The project partners purchased 1 ha of land on Antikythira Island, where an innovative refuelling oasis for migratory passerines, the main prey of the falcon during the breeding season, was created and maintained. This oasis was established in one of the birds key colony sites in Greece and in the Mediterranean. The vegetation (e.g. fruit trees) planted in the oasis was determined by a systematic assessment of the requirements of migratory passerines on the island.
An update of baseline information for Eleonoras falcon (population size and breeding performance), at 8 project sites in the Aegean Sea, followed-up the first national census conducted during the previous LIFE project Conservation measures for Falco eleonorae* in Greece (2003-2007).

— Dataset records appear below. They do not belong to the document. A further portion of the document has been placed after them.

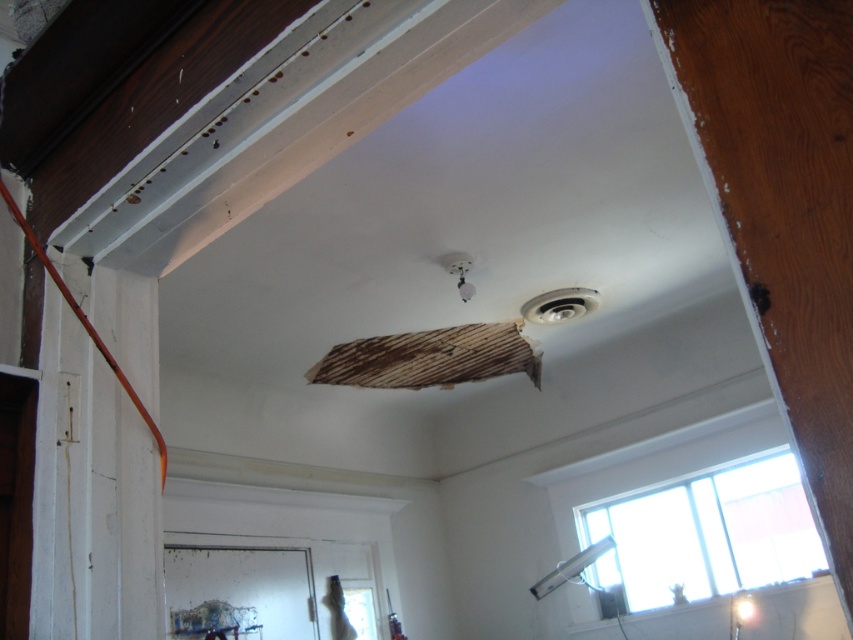 You are an interior designer assessing the damaged area. You need to install a new light fixture that must be placed exactly at point 0.956, 0.868. Can you confirm if the existing matte white light fixture at lower right is already installed at that precise location?

The matte white light fixture at lower right is already positioned at point (740, 611), so yes, it is already installed at the required location.

You are an electrician assessing the lighting fixtures in a room undergoing renovation. You see the matte white light fixture at lower right and the white glossy light fixture at upper center. Which one has a smaller width?

The matte white light fixture at lower right has a smaller width than the white glossy light fixture at upper center.

You are standing in the damaged room and need to reach a tool located at point (471, 259). There is an obstacle at point (746, 593). Will you encounter the obstacle before reaching the tool?

Point (746, 593) is further to the viewer than point (471, 259), so you will not encounter the obstacle before reaching the tool. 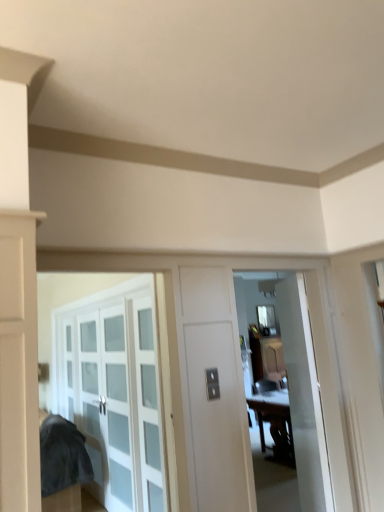 Question: Can you confirm if white glossy door at center is wider than clear glass cabinet at left?

Choices:
 (A) no
 (B) yes

Answer: (A)

Question: Does white glossy door at center have a lesser width compared to clear glass cabinet at left?

Choices:
 (A) no
 (B) yes

Answer: (B)

Question: Is white glossy door at center aimed at clear glass cabinet at left?

Choices:
 (A) no
 (B) yes

Answer: (A)

Question: Is white glossy door at center looking in the opposite direction of clear glass cabinet at left?

Choices:
 (A) yes
 (B) no

Answer: (B)

Question: Is white glossy door at center to the left of clear glass cabinet at left from the viewer's perspective?

Choices:
 (A) yes
 (B) no

Answer: (B)

Question: Does white glossy door at center have a lesser height compared to clear glass cabinet at left?

Choices:
 (A) yes
 (B) no

Answer: (B)

Question: Can you confirm if white glossy door at center is bigger than clear glass window at center?

Choices:
 (A) yes
 (B) no

Answer: (A)

Question: Would you say white glossy door at center is outside clear glass window at center?

Choices:
 (A) no
 (B) yes

Answer: (B)

Question: Is white glossy door at center aimed at clear glass window at center?

Choices:
 (A) yes
 (B) no

Answer: (B)

Question: Is white glossy door at center thinner than clear glass window at center?

Choices:
 (A) no
 (B) yes

Answer: (A)

Question: Does white glossy door at center contain clear glass window at center?

Choices:
 (A) yes
 (B) no

Answer: (B)

Question: Does white glossy door at center have a lesser height compared to clear glass window at center?

Choices:
 (A) yes
 (B) no

Answer: (B)

Question: Considering the relative positions of wooden table at center and white glossy door at center in the image provided, is wooden table at center to the left of white glossy door at center from the viewer's perspective?

Choices:
 (A) no
 (B) yes

Answer: (A) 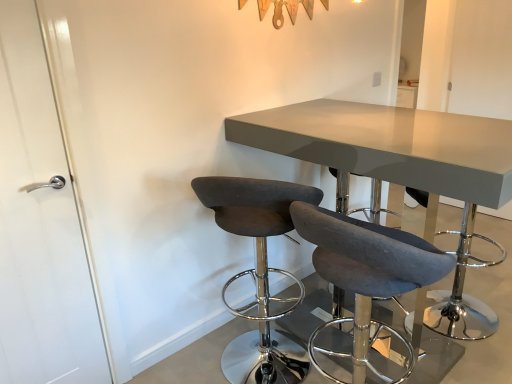 Question: From a real-world perspective, is gray fabric bar stool at center physically located above or below matte gray table at center?

Choices:
 (A) above
 (B) below

Answer: (B)

Question: Considering the positions of gray fabric bar stool at center and matte gray table at center in the image, is gray fabric bar stool at center taller or shorter than matte gray table at center?

Choices:
 (A) short
 (B) tall

Answer: (A)

Question: Which of these objects is positioned farthest from the dark gray fabric stool at center, the first chair positioned from the left?

Choices:
 (A) gray fabric bar stool at center
 (B) white glossy door at left
 (C) dark gray fabric stool at center, the 2th chair from the left
 (D) matte gray table at center

Answer: (A)

Question: Estimate the real-world distances between objects in this image. Which object is farther from the gray fabric bar stool at center?

Choices:
 (A) matte gray table at center
 (B) dark gray fabric stool at center, the second chair viewed from the right
 (C) white glossy door at left
 (D) dark gray fabric stool at center, the first chair viewed from the right

Answer: (C) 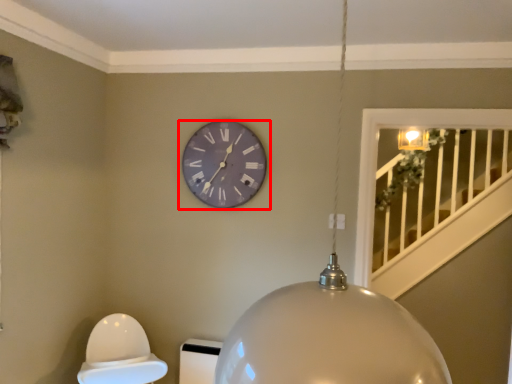 Question: From the image's perspective, where is wall clock (annotated by the red box) located relative to lamp?

Choices:
 (A) above
 (B) below

Answer: (A) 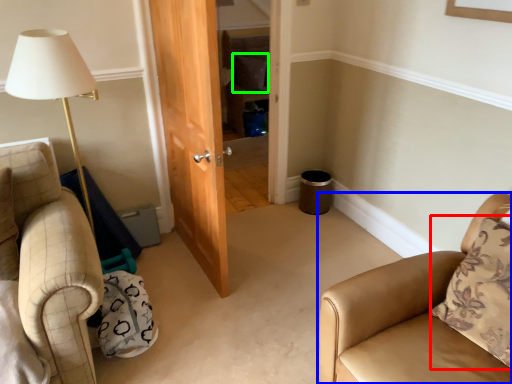 Question: Which object is positioned closest to pillow (highlighted by a red box)? Select from chair (highlighted by a blue box) and pillow (highlighted by a green box).

Choices:
 (A) chair
 (B) pillow

Answer: (A) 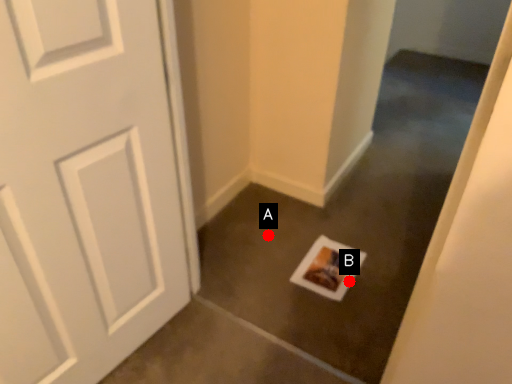 Question: Two points are circled on the image, labeled by A and B beside each circle. Which point is farther from the camera taking this photo?

Choices:
 (A) A is further
 (B) B is further

Answer: (A) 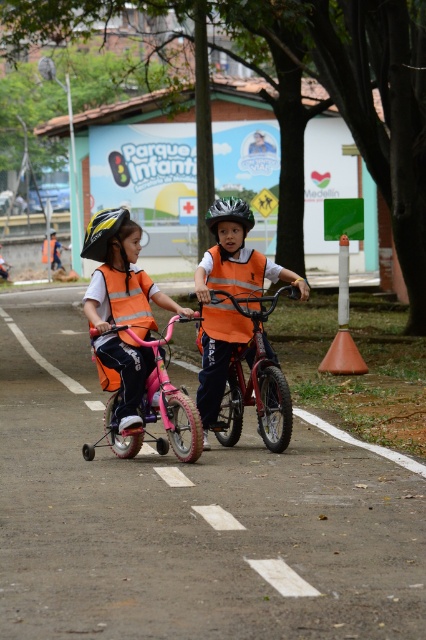 You are a safety inspector checking the visibility of safety gear in the scene. The matte orange vest at center and the metallic red bicycle at center are both in the same area. Which object is smaller in size?

The matte orange vest at center is smaller than the metallic red bicycle at center according to the description.

You are a pedestrian standing at the point marked by the coordinate point [121,308]. You want to cross the road to reach the Childrens Park building. Is there any object between you and the building that you need to be cautious of?

The matte orange vest at center is represented by point [121,308]. The vest is worn by a child riding a pink bicycle with training wheels, so you should be cautious of the pink bicycle with training wheels and the red bicycle without training wheels as they are on the road near your position.

You are a safety inspector checking the visibility of safety gear on the left child. Which item, the orange reflective safety vest at left or the yellow matte bicycle helmet at left, has a smaller width when viewed from the front?

The orange reflective safety vest at left is thinner than the yellow matte bicycle helmet at left, so the orange reflective safety vest at left has a smaller width when viewed from the front. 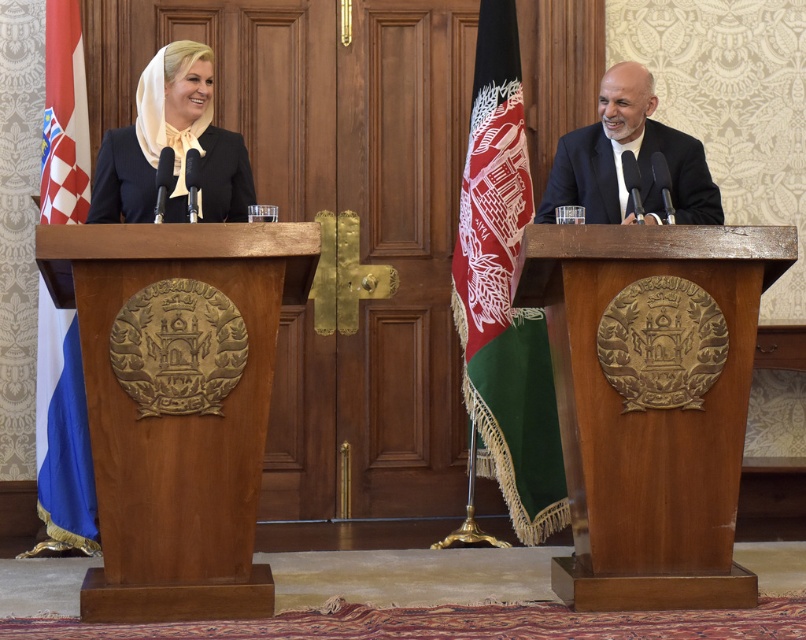 Is wooden podium at center shorter than red fabric flag at right?

Indeed, wooden podium at center has a lesser height compared to red fabric flag at right.

Is wooden podium at center above red fabric flag at right?

Incorrect, wooden podium at center is not positioned above red fabric flag at right.

This screenshot has height=640, width=806. What are the coordinates of `wooden podium at center` in the screenshot? It's located at (649, 416).

Between wooden podium at left and wooden podium at center, which one is positioned higher?

wooden podium at left is higher up.

Can you confirm if wooden podium at left is bigger than wooden podium at center?

Yes.

Which is in front, point (80, 324) or point (667, 529)?

Positioned in front is point (80, 324).

Locate an element on the screen. This screenshot has width=806, height=640. wooden podium at left is located at coordinates (177, 417).

From the picture: Does wooden podium at center appear on the right side of smooth black suit at right?

Yes, wooden podium at center is to the right of smooth black suit at right.

Locate an element on the screen. wooden podium at center is located at coordinates (649, 416). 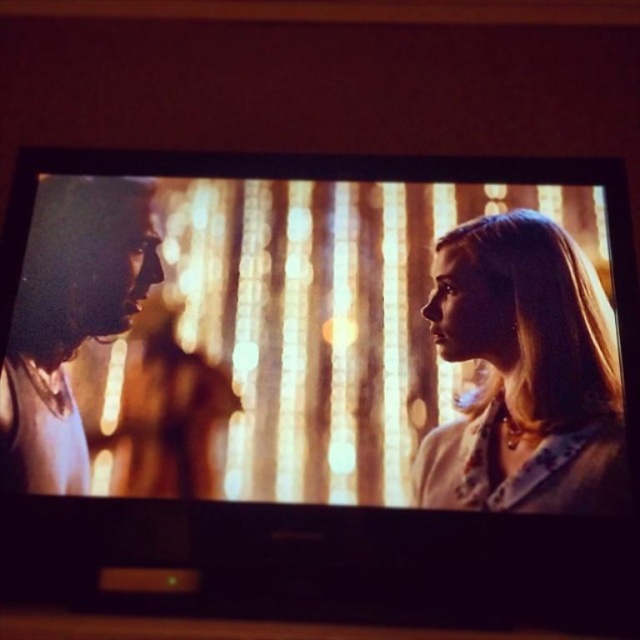 Question: Does blonde hair at right have a lesser width compared to smooth blonde hair at left?

Choices:
 (A) yes
 (B) no

Answer: (B)

Question: Can you confirm if blonde hair at right is positioned below smooth blonde hair at left?

Choices:
 (A) yes
 (B) no

Answer: (A)

Question: Is blonde hair at right to the left of smooth blonde hair at left from the viewer's perspective?

Choices:
 (A) yes
 (B) no

Answer: (B)

Question: Which point is closer to the camera?

Choices:
 (A) blonde hair at right
 (B) smooth blonde hair at left

Answer: (A)

Question: Among these objects, which one is nearest to the camera?

Choices:
 (A) blonde hair at right
 (B) smooth blonde hair at left

Answer: (A)

Question: Which object is farther from the camera taking this photo?

Choices:
 (A) smooth blonde hair at left
 (B) blonde hair at right

Answer: (A) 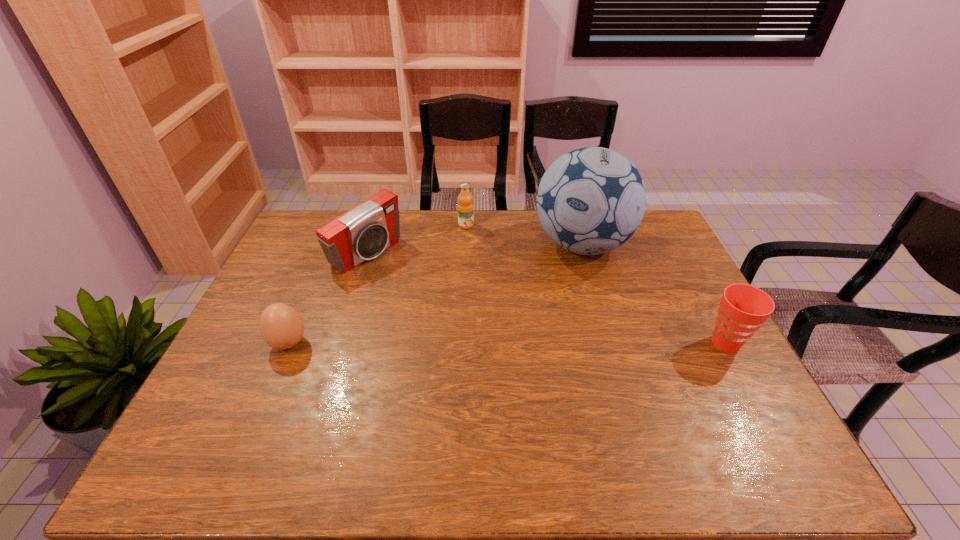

The project team conducted identification and quality assessment of Eleonoras falcon foraging grounds during the breeding, wintering and pre-breeding period in Greece and in southeast Africa, which involved a series of advanced methods and state-of-the-art technologies, including satellite telemetry, visual observations, insect surveys, radar surveys, on-site wintering habitat assessment on Madagascar, and toxicological analysis for testing the presence of heavy metals and investigating the species exposure to pesticides.
The project team produced a Good Practice Guide, providing updated information on the conservation status of Eleonoras falcon, and proposed related management guidelines, based on the results of the projects interventions and scientific studies. They also produced an Environmental Education Kit, which was presented/implemented in 20 primary and secondary schools in the project areas, reaching 1 539 students.
In terms of policy, the project is directly relevant to the EU Birds Directive and the Natura 2000 network in Greece, as well as the International Species Action Plan for Eleonoras falcon, and European priorities on biodiversity conservation with respect to climate change. The improvements in the conservation status of the habitats, and Eleonoras falcon and seabird populations, increased the overall ecological value of the areas. This may lead to new local business opportunities, for example eco-tourism and bird-watching, to boost the local economies. Project actions, especially rat eradication, are beneficial to local people who use the islets for recreational purposes. The project raised environmental awareness, in particular the Environmental Education Kit is expected to have a great impact on future generations.